(no subject)
Jul. 7th, 2004 01:43 pmNot having a happy good-feelings day...
Below you'll find me making self-observations and talking to myself
Chatting around the lunchroom today, hearing one person talk about the new house they're going to buy and how they're going to turn their existing house into a rental.
So here's me listening to all of this. And all that's going through my mind is how I'm struggling to pay down my credit card bills and worrying about how long it's going to take me to get out of debt, especially now that I've got these car payments. It's going to be years before I can even think about buying a house.
Then the conversation goes slightly to warning the coworker with the soon-to-be rental house not to accept any Section 8 people because they'll trash the house, there's more rules and regulations to follow, and even if you want to kick them out for not paying their rent you can't.
Guess what? My worrying and self-reflection got even worse. Caveat: I'll concede the point that there are more rules and regulations to follow with Section 8.
All I knew about Section 8, until the last few years, was that it was the wonderful program we finally got accepted for when I was a kid that allowed our family to move out of the awful low-income apartment complex we had to move in to when my father walked out. It let us move back to the rental home when lived in before, a nice neighborhood that wasn't a low-income housing project (granted it was fairly new, not like the inner-city 'projects' you hear about, but it was still low-income housing).
When will I learn to stop comparing myself to those around me? When will I learn to stop judging myself based on what others have accomplished, purchased, or otherwise obtained in their lives?
My own life and my own accomplishements are the only things I should compare to or judge myself on, nothing else.
And of course all of this is coming on a day when I'm feeling particularly slow and stupid because I'm not remembering or picking up all the intricacies of my new job (it's one I did before, but it's been a couple of years since then, and even when it was something I did on a regular basis I didn't have a super-solid foundation, and I also didn't do it the same way they do here.
Below you'll find me making self-observations and talking to myself
Chatting around the lunchroom today, hearing one person talk about the new house they're going to buy and how they're going to turn their existing house into a rental.
So here's me listening to all of this. And all that's going through my mind is how I'm struggling to pay down my credit card bills and worrying about how long it's going to take me to get out of debt, especially now that I've got these car payments.

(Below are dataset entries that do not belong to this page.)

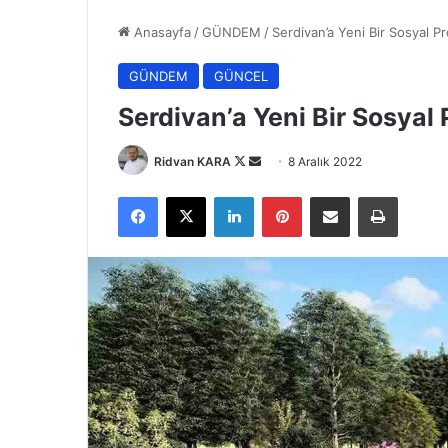
Anasayfa
/
GÜNDEM
/
Serdivan’a Yeni Bir Sosyal Pr
GÜNDEM
GÜNCEL
Serdivan’a Yeni Bir Sosyal 
Follow
Bir
Ridvan KARA
8 Aralık 2022
on
e-
Facebook
X
LinkedIn
Pinterest
E-Posta ile paylaş
Yazdır
X
posta
göndermek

It's going to be years before I can even think about buying a house.
Then the conversation goes slightly to warning the coworker with the soon-to-be rental house not to accept any Section 8 people because they'll trash the house, there's more rules and regulations to follow, and even if you want to kick them out for not paying their rent you can't.
Guess what? My worrying and self-reflection got even worse. Caveat: I'll concede the point that there are more rules and regulations to follow with Section 8.

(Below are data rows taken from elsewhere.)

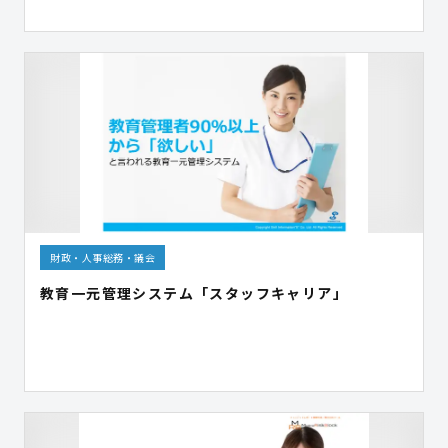
財政・人事総務・議会
教育一元管理システム「スタッフキャリア」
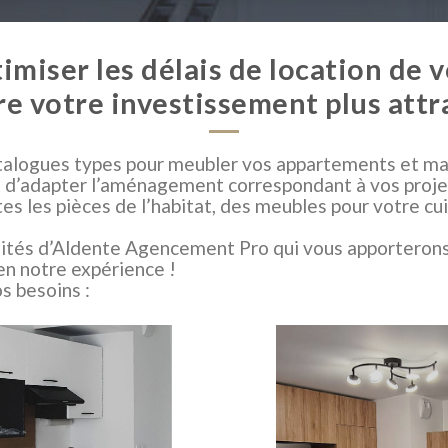
imiser les délais de location de 
e votre investissement plus attra
logues types pour meubler vos appartements et mai
 et d’adapter l’aménagement correspondant à vos proje
es pièces de l’habitat, des meubles pour votre cuisi
lités d’Aldente Agencement Pro qui vous apporterons 
en notre expérience !
s besoins :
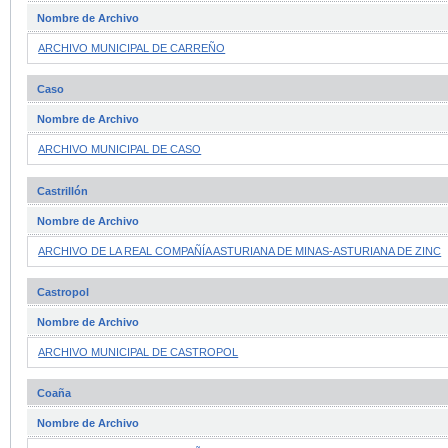
Nombre de Archivo
ARCHIVO MUNICIPAL DE CARREÑO
Caso
Nombre de Archivo
ARCHIVO MUNICIPAL DE CASO
Castrillón
Nombre de Archivo
ARCHIVO DE LA REAL COMPAÑÍA ASTURIANA DE MINAS-ASTURIANA DE ZINC
Castropol
Nombre de Archivo
ARCHIVO MUNICIPAL DE CASTROPOL
Coaña
Nombre de Archivo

All I knew about Section 8, until the last few years, was that it was the wonderful program we finally got accepted for when I was a kid that allowed our family to move out of the awful low-income apartment complex we had to move in to when my father walked out. It let us move back to the rental home when lived in before, a nice neighborhood that wasn't a low-income housing project (granted it was fairly new, not like the inner-city 'projects' you hear about, but it was still low-income housing).
When will I learn to stop comparing myself to those around me? When will I learn to stop judging myself based on what others have accomplished, purchased, or otherwise obtained in their lives?

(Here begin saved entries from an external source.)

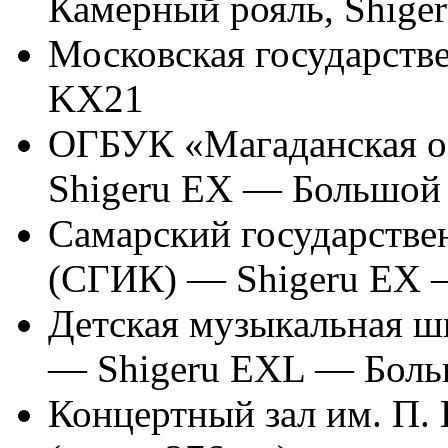
Камерный рояль, Shige
Московская государст
KX21
ОГБУК «Магаданская о
Shigeru EX — Большой
Самарский государстве
(СГИК) — Shigeru EX 
Детская музыкальная ш
— Shigeru EXL — Боль
Концертный зал им. П.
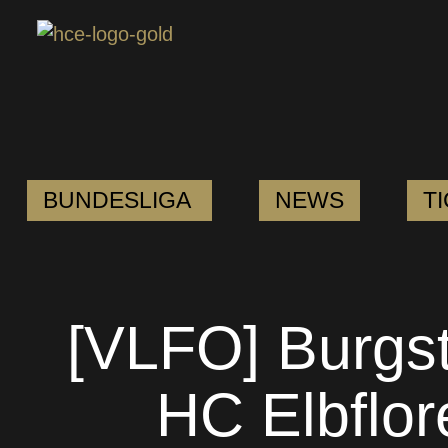
BUNDESLIGA
NEWS
T
[VLFO] Burgst
HC Elbflor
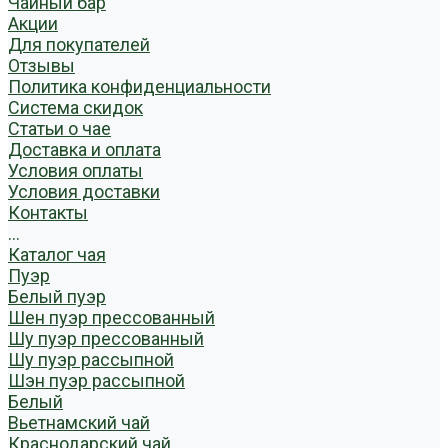
Чайный бар
Акции
Для покупателей
Отзывы
Политика конфиденциальности
Система скидок
Статьи о чае
Доставка и оплата
Условия оплаты
Условия доставки
Контакты
...
Каталог чая
Пуэр
Белый пуэр
Шен пуэр прессованный
Шу пуэр прессованный
Шу пуэр рассыпной
Шэн пуэр рассыпной
Белый
Вьетнамский чай
Краснодарский чай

My own life and my own accomplishements are the only things I should compare to or judge myself on, nothing else.
And of course all of this is coming on a day when I'm feeling particularly slow and stupid because I'm not remembering or picking up all the intricacies of my new job (it's one I did before, but it's been a couple of years since then, and even when it was something I did on a regular basis I didn't have a super-solid foundation, and I also didn't do it the same way they do here.
no subject
Date: 2004-07-07 02:07 pm (UTC)You are a wonderful, successful person, regardless of the relative successes of others, their prejudices, and their inability to see beyond a stereotype.
no subject
Date: 2004-07-07 04:57 pm (UTC)A lot of people who have had it easier and are financially stable really don't see the other side of the equation -- just like people who have never dealt with depression don't get that it's not "have a good cry and you'll feel better" or people who haven't deal with losing someone think that grief has a timeline. It's pretty hard in general to "get" things you have no experience with, I guess.
I think you are pretty amazing. I'm just saying.
no subject
Date: 2004-07-07 06:42 pm (UTC)Thanks, I needed to hear that!
Funny how a lot of things in life always seem to be easier said than done, huh?
no subject
Date: 2004-07-07 06:45 pm (UTC)Work's over, and it was an accomplishment-filled day so it ended on a relatively high note for me.
Time to get some food and relax. :)
no subject
Date: 2004-07-07 11:05 pm (UTC)no subject
Date: 2004-07-08 05:37 pm (UTC)No, I'm afraid not. By the time I got over my shock at what they said (& how they said it), the conversation had moved on to something else and I didn't really want to bring it up again. Though part of me kind of wanted to say something to them.
At least at the end of that part of the conversation someone commented that not all people on section 8 would act like that but that it's typically not the case. I would've argued that the thing about your house getting trashed is the case with *any* renter, whether they're on section 8 or not.